La experiencia (que más acaba sabiendo el diablo por viejo que por diablo), el feminismo, compartir disfuncionalidades con otras compañeras y fijarme en su coraje (directamente copiarlas, que es lo que hay que hacer cuando no se sabe de algo), es lo único que me ha curtido, que me ha ayudado a reconciliarme con la experiencia de la autoridad. Una autoridad, además, entrañable, no desde la imposición sino desde la escucha. Ahora sí me siento autora. Autora feminista. Es decir, con capacidad de reconocimiento recíproco por parte de tus iguales. Y hay un truco que me ayudó, y lo quiero compartir, como una receta. Copié en un papel este decálogo extraído del libro de Marcela Lagarde Claves feministas en la autoestima de las mujeres:

“Hay principios que son fundamentales para construir la autonomía de las mujeres. Y en relación a nosotras mismas, son básicos los siguientes:

- No ponernos en riesgo.

- No autodisminuirnos.

- No ponernos en segundo plano.

- No colocarnos en la sombra.

- No subordinarnos automáticamente.

- No servir.

- No descalificarnos.

- No autodevaluarnos.

- No menospreciarnos.

- No despreciarnos.

- No hacer el consenso a la autodestrucción del yo.

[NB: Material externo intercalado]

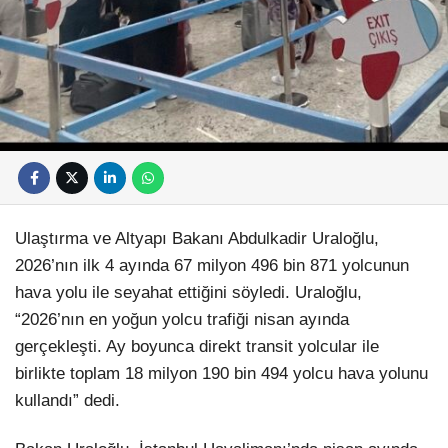
Ulaştırma ve Altyapı Bakanı Abdulkadir Uraloğlu,
2026’nın ilk 4 ayında 67 milyon 496 bin 871 yolcunun
hava yolu ile seyahat ettiğini söyledi. Uraloğlu,
“2026’nın en yoğun yolcu trafiği nisan ayında
gerçekleşti. Ay boyunca direkt transit yolcular ile
birlikte toplam 18 milyon 190 bin 494 yolcu hava yolunu
kullandı” dedi.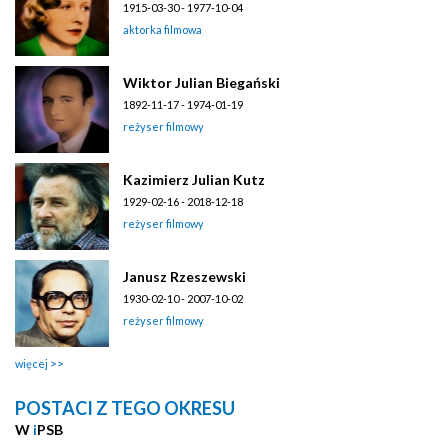
1915-03-30 - 1977-10-04
aktorka filmowa
Wiktor Julian Biegański
1892-11-17 - 1974-01-19
reżyser filmowy
Kazimierz Julian Kutz
1929-02-16 - 2018-12-18
reżyser filmowy
Janusz Rzeszewski
1930-02-10 - 2007-10-02
reżyser filmowy
więcej
POSTACI Z TEGO OKRESU
W
i
PSB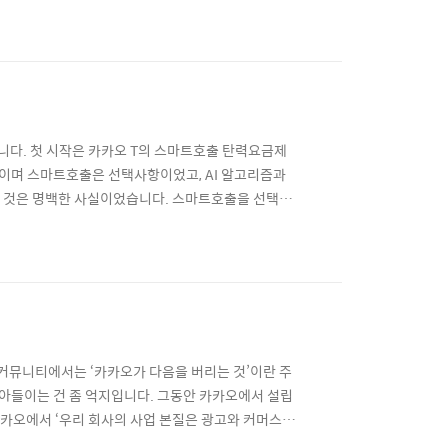
여서 썼던 글입니다. 이 글 하나면 카카오에 대한 잘
히려 카카오에 대한 비난만 늘어가는 현재 상황이 정말
니다. 첫 시작은 카카오 T의 스마트호출 탄력요금제
료이며 스마트호출은 선택사항이었고, AI 알고리즘과
는 것은 명백한 사실이었습니다. 스마트호출을 선택하
지 않고도 추가 수익을 거둘 수 있으니 모두에게 도움이
침해한다는 뜬금없는 논리를 내세워 카카오를 집중
커뮤니티에서는 ‘카카오가 다음을 버리는 것’이란 주
 받아들이는 건 좀 억지입니다. 그동안 카카오에서 설립
 카카오에서 ‘우리 회사의 사업 본질은 광고와 커머스
환했을까요? 디지털 헬스케어 CIC는 카카오헬스케어로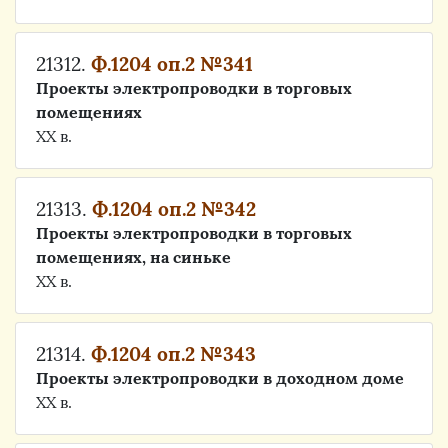
21312.
Ф.1204 оп.2 №341
Проекты электропроводки в торговых
помещениях
ХХ в.
21313.
Ф.1204 оп.2 №342
Проекты электропроводки в торговых
помещениях, на синьке
ХХ в.
21314.
Ф.1204 оп.2 №343
Проекты электропроводки в доходном доме
ХХ в.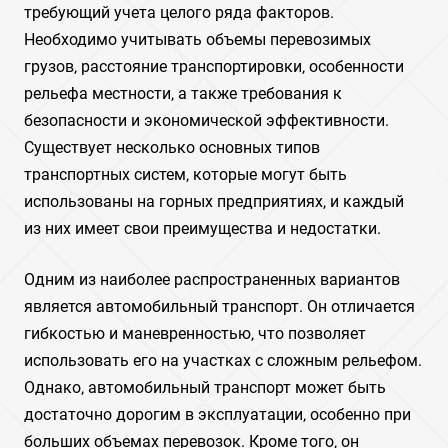
требующий учета целого ряда факторов.
Необходимо учитывать объемы перевозимых
грузов‚ расстояние транспортировки‚ особенности
рельефа местности‚ а также требования к
безопасности и экономической эффективности.
Существует несколько основных типов
транспортных систем‚ которые могут быть
использованы на горных предприятиях‚ и каждый
из них имеет свои преимущества и недостатки.
Одним из наиболее распространенных вариантов
является автомобильный транспорт. Он отличается
гибкостью и маневренностью‚ что позволяет
использовать его на участках с сложным рельефом.
Однако‚ автомобильный транспорт может быть
достаточно дорогим в эксплуатации‚ особенно при
больших объемах перевозок. Кроме того‚ он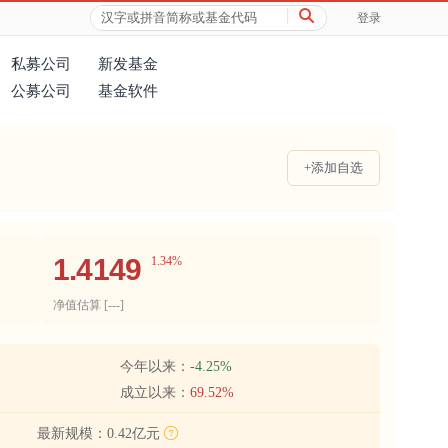
登录
私募公司
新发基金
公募公司
基金软件
+添加自选
1.4149
1.34%
净值估算 [
---
]
今年以来：
-4.25%
成立以来：
69.52%
最新规模：
0.42亿元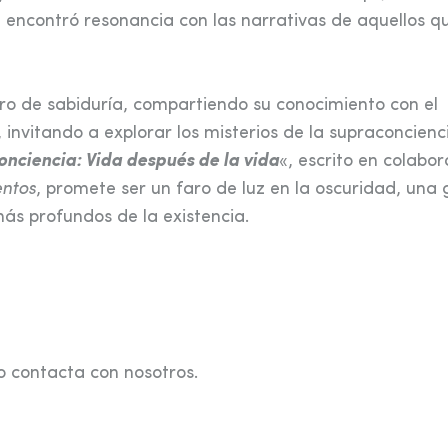
s, encontró resonancia con las narrativas de aquellos q
aro de sabiduría, compartiendo su conocimiento con el
nvitando a explorar los misterios de la supraconcienci
nciencia: Vida después de la vida
«, escrito en colabor
entos
, promete ser un faro de luz en la oscuridad, una 
ás profundos de la existencia.
o contacta con nosotros.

- Vivir con la lógica y el beneficio de la ganancia para ti, o sea, ser egoísta.

- Hacer una nueva estética afectiva.

- Para cambiar, no hay respuestas dadas que se puedan generalizar como válidas para cada situación o para cada mujer, pero sí hay principios de vida y eso es lo que feministamente podemos compartir.

- Mientras se desmonta el pecado o la culpa, aprender el goce de la subversión“.

Aún hoy ese papelujo está pinchado delante de mi escritorio. Un día, mi padre blandió frente a mí (“Mira”) la portada del Babelia donde aparecían Alfredo Sanzol, Andrés Lima y Miguel Del Arco. Ese “Mira” contenía en realidad la pregunta implícita de: “¿Dónde estás tú, dónde están tus compañeras?”. Sentí que lo había decepcionado profundamente. Él, y mi madre, que me había educado en igualdad. ¿Cómo explicarle todas las cuestiones que no estaban en su mano, o precisamente sí, y de las que se había desentendido la educación, por ser invisibles o estar naturalizadas? ¿Cómo desgranar la cantidad de cosas que tiene que desmontar una chica, ¡ella sola!, para llegar a ser autora?

Y en ese momento me acordé de ¡Bea!, Beatriz Cabur, otra aguerrida compañera de promoción de firme trayectoria como dramaturga y directora, desarrollada en Reino Unido, y que además preside la Liga de las Mujeres Profesionales del Teatro. También podríamos tirar de este hilo, del tiempo y la energía para la producción que nos quita a las mujeres en cultura, y en cualquier ámbito, el activismo por la visibilidad y la igualdad. Pero por hoy, lo dejaremos aquí. Mientras, cada vez más autoras jóvenes pueblan las carteleras y las portadas (aún no los puestos de dirección dentro de la gestión, como parece mostrar los últimos nombramientos del INAEM). Vamos, que queda un montón por hacer.

Por eso, queridos amigos autores con autoridad (¡redundancia!), la próxima vez que se sientan tentados a escribir un artículo desmintiendo el machismo en cultura, o animándonos a superar el #MeToo, sienténse con una amiga, escritora, actriz, autora al fin y al cabo. Pregúntenles por su biografía profesional, más allá de las cifras, de los cargos ocupados. Interésense por cómo se han sentido, cómo se las han apañado para tomar la voz. Cómo han llegado hasta aquí, qué han puesto en juego. Se llama investigación cualitativa. Se llama conocimiento situado. Se llama escucha feminista. Y si les parece demasiado, entonces, hagánse a un lado por un ratito. O déjennos en paz, directamente.